Ce beau texte est tiré du Deuxième Livre d'Isaïe (chapitres 40 à 55). Pour le bien comprendre, il faut le replacer dans son contexte. Dans cette partie du Livre, le prophète se présente comme celui qui est persécuté parce qu'il écoute et transmet la Parole de Dieu. Cette Parole est dérangeante non seulement parce quelle appelle à la conversion mais aussi parce qu'elle montre un visage de Dieu déconcertant pour le Peuple. Le Dieu d'Isaïe n'est pas le plus grand de tous les dieux ; il est le Dieu unique. C'est lui qui a tout créé ; c'est donc lui qui peut aussi tout sauver. Son salut est destiné à tous et non seulement à Israël. Avant de créer Israël il avait créé l'univers et toute l'humanité. Avant de faire alliance avec Abraham il avait fait alliance avec Noé. Tous les enfants d'Adam sont ses fils, l'objet de son amour.
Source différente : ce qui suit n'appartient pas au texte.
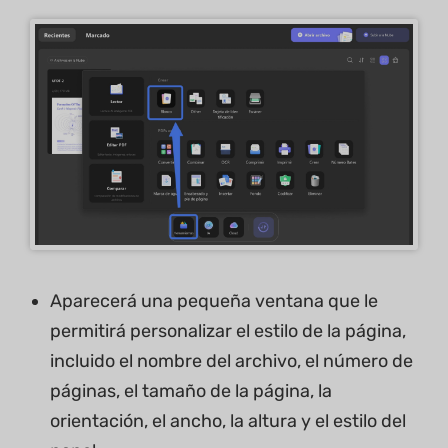
Aparecerá una pequeña ventana que le
permitirá personalizar el estilo de la página,
incluido el nombre del archivo, el número de
páginas, el tamaño de la página, la
orientación, el ancho, la altura y el estilo del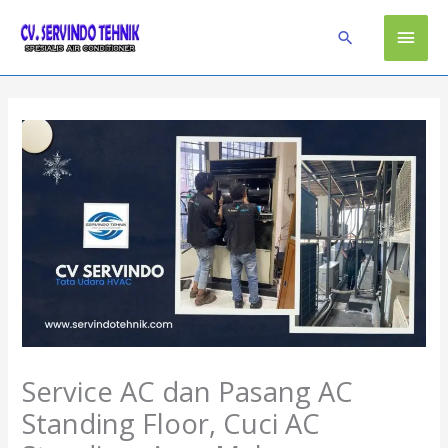
Skip
Main
to
Search
content
Men
Service AC dan Pasang AC
Standing Floor, Cuci AC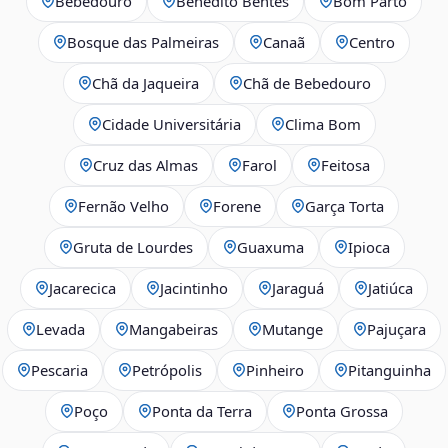
Bebedouro
Benedito Bentes
Bom Parto
Bosque das Palmeiras
Canaã
Centro
Chã da Jaqueira
Chã de Bebedouro
Cidade Universitária
Clima Bom
Cruz das Almas
Farol
Feitosa
Fernão Velho
Forene
Garça Torta
Gruta de Lourdes
Guaxuma
Ipioca
Jacarecica
Jacintinho
Jaraguá
Jatiúca
Levada
Mangabeiras
Mutange
Pajuçara
Pescaria
Petrópolis
Pinheiro
Pitanguinha
Poço
Ponta da Terra
Ponta Grossa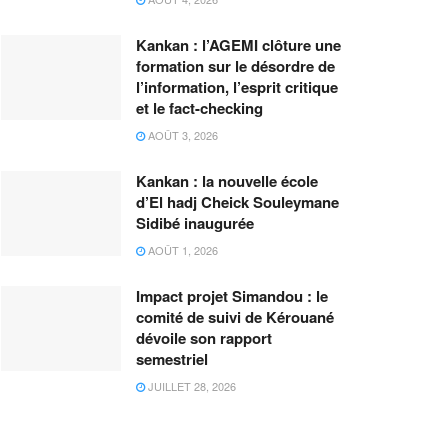
Kankan : l’AGEMI clôture une
formation sur le désordre de
l’information, l’esprit critique
et le fact-checking
AOÛT 3, 2026
Kankan : la nouvelle école
d’El hadj Cheick Souleymane
Sidibé inaugurée
AOÛT 1, 2026
Impact projet Simandou : le
comité de suivi de Kérouané
dévoile son rapport
semestriel
JUILLET 28, 2026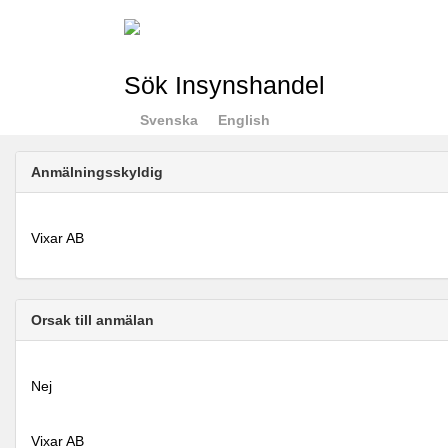
Sök Insynshandel
Svenska
English
Anmälningsskyldig
Vixar AB
Orsak till anmälan
Nej
Vixar AB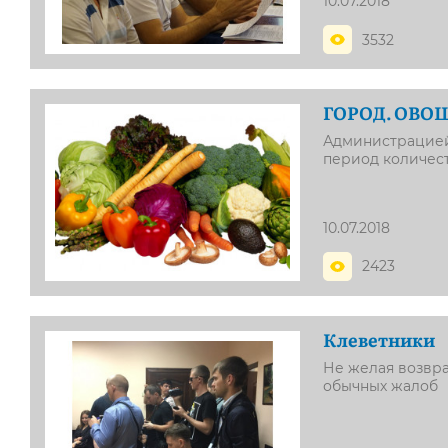
10.07.2018
3532
ГОРОД. ОВО
Администрацией
период количес
10.07.2018
2423
Клеветники
Не желая возвра
обычных жалоб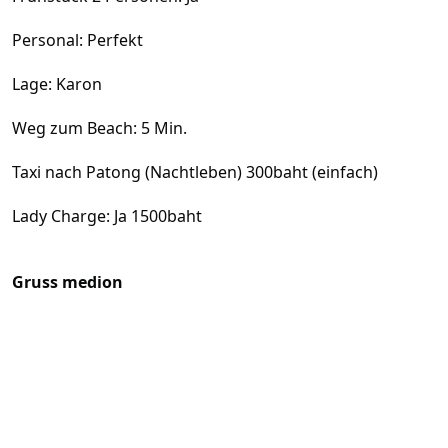
Personal: Perfekt
Lage: Karon
Weg zum Beach: 5 Min.
Taxi nach Patong (Nachtleben) 300baht (einfach)
Lady Charge: Ja 1500baht
Gruss medion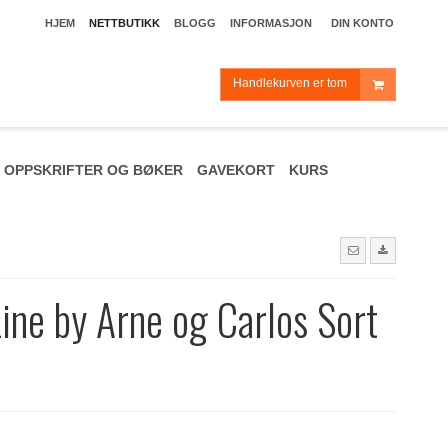
HJEM
NETTBUTIKK
BLOGG
INFORMASJON
DIN KONTO
Handlekurven er tom
OPPSKRIFTER OG BØKER
GAVEKORT
KURS
ine by Arne og Carlos Sort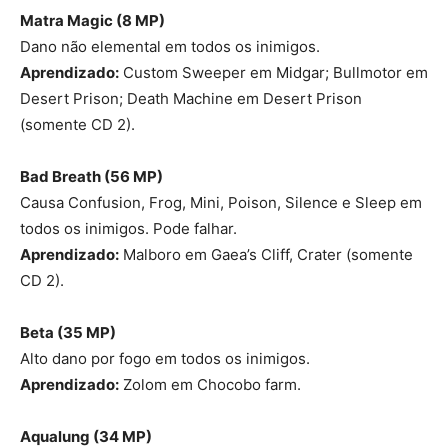
Matra Magic (8 MP)
Dano não elemental em todos os inimigos.
Aprendizado:
Custom Sweeper em Midgar; Bullmotor em
Desert Prison; Death Machine em Desert Prison
(somente CD 2).
Bad Breath
(56 MP)
Causa Confusion, Frog, Mini, Poison, Silence e Sleep em
todos os inimigos. Pode falhar.
Aprendizado:
Malboro em Gaea’s Cliff, Crater (somente
CD 2).
Beta (35 MP
)
Alto dano por fogo em todos os inimigos.
Aprendizado:
Zolom em Chocobo farm.
Aqualung (34 MP)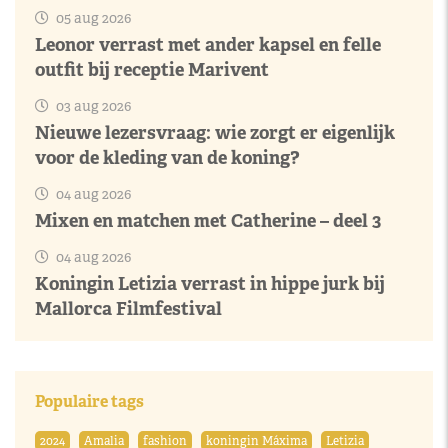
05 aug 2026
Leonor verrast met ander kapsel en felle
outfit bij receptie Marivent
03 aug 2026
Nieuwe lezersvraag: wie zorgt er eigenlijk
voor de kleding van de koning?
04 aug 2026
Mixen en matchen met Catherine – deel 3
04 aug 2026
Koningin Letizia verrast in hippe jurk bij
Mallorca Filmfestival
Populaire tags
2024
Amalia
fashion
koningin Máxima
Letizia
Israël, comme tous les autres peuples, s'est détourné de Dieu, et donc le prophète l'appelle à revenir vers lui, à écouter sa voix, à le louer à chanter sa gloire.

À partir du chapitre 48, le prophète multiplie les appels à " écouter ". " Écoutez ceci, maison de Jacob, vous qui vous appelez du nom d'Israël... " (48,1) " Écoute-moi, Jacob, Israël, toi que j'appelle... " (48,12) " Rassemblez vous tous et écoutez... " (48,14) " Écoutez-moi, vous les îles, soyez attentives, cités du lointain : le Seigneur m'a appelé dès le sein maternel, dès le ventre de ma mère, il s'est répété mon nom...2 (49,1) C'est dans ce chapitre 49 que nous avons cette belle parole de Dieu à l'égard d'Israël : " La femme oubie-t-elle son nourrisson... même si elle l'oubliait, moi je ne t'oublierai pas... " Et dans le chapitre suivant le prophète fait deux procès au peuple par qui il est persécuté (étant déjà ainsi l'image du Messie) : " Dieu... m'a donné le langage d'un homme qui se laisse instruire (d'un disciple), pour que je sache à mon tour réconforter celui qui n'en peut plus (c'est-à-dire, le peuple). " Un vrai prophète est celui qui s'est d'abord constitué disciple, qui écoute la Parole de Dieu. Et c'est dans ce contexte qu'il dit le texte que nous avons comme première lecture et que j'ai cité au début : " La Parole me réveille chaque matin, chaque matin elle me réveille pour que j'écoute comme celui qui se laisse instruire ". C'est un modèle pour chacun de nous. Si nous vivons dans une attitude constante d'écoute de la Parole de Dieu, non seulement elle guidera toutes nos journées, mais nous accompagnera dans notre sommeil. Non seulement nous l'entendrons de nouveau au moment de notre réveil, mais c'est elle qui nous éveillera, tant elle sera devenu partie de nous-mêmes.

Or, c'est cette Parole qui, indirectement, occasionne la persécution de la part de ceux qui ne veulent pas l'entendre : " Le Seigneur Dieu m'a ouvert l'oreille et moi, je ne me suis pas révolté, je ne me suis pas dérobé. J'ai présenté mon dos à ceux qui me frappaient, et mes joues à ceux qui m'arrachaient la barbe...

Ceci nous introduit directement au récit de la Passion où Jésus, qui est Parole - et d'abord Parole reçue du Père, Parole dite par le Père - sera persécuté parce que l'image de Dieu qu'il offre est trop dérangeante.

Nous verrons cela dans l'homélie, après la lecture de la Passion.